- [WHAT NEEDS TO BE DONE]: I'd like the line containing "thích nghi với" and each line that follows, through the last line of the material, set down exactly as they are, and no others.

- [DATA TO USE]:
===

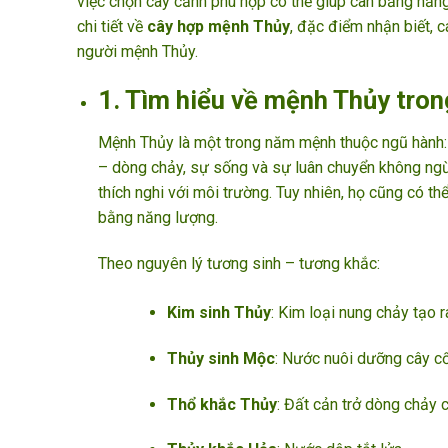
việc chọn cây cảnh phù hợp có thể giúp cân bằng năng 
chi tiết về
cây hợp mệnh Thủy
, đặc điểm nhận biết, 
người mệnh Thủy.
1. Tìm hiểu về mệnh Thủy tro
Mệnh Thủy là một trong năm mệnh thuộc ngũ hành: 
– dòng chảy, sự sống và sự luân chuyển không ngừn
thích nghi với môi trường. Tuy nhiên, họ cũng có t
bằng năng lượng.
Theo nguyên lý tương sinh – tương khắc:
Kim sinh Thủy
: Kim loại nung chảy tạo 
Thủy sinh Mộc
: Nước nuôi dưỡng cây cối
Thổ khắc Thủy
: Đất cản trở dòng chảy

===

- [ANSWER BOX]:
thích nghi với môi trường. Tuy nhiên, họ cũng có t
bằng năng lượng.
Theo nguyên lý tương sinh – tương khắc:
Kim sinh Thủy
: Kim loại nung chảy tạo 
Thủy sinh Mộc
: Nước nuôi dưỡng cây cối
Thổ khắc Thủy
: Đất cản trở dòng chảy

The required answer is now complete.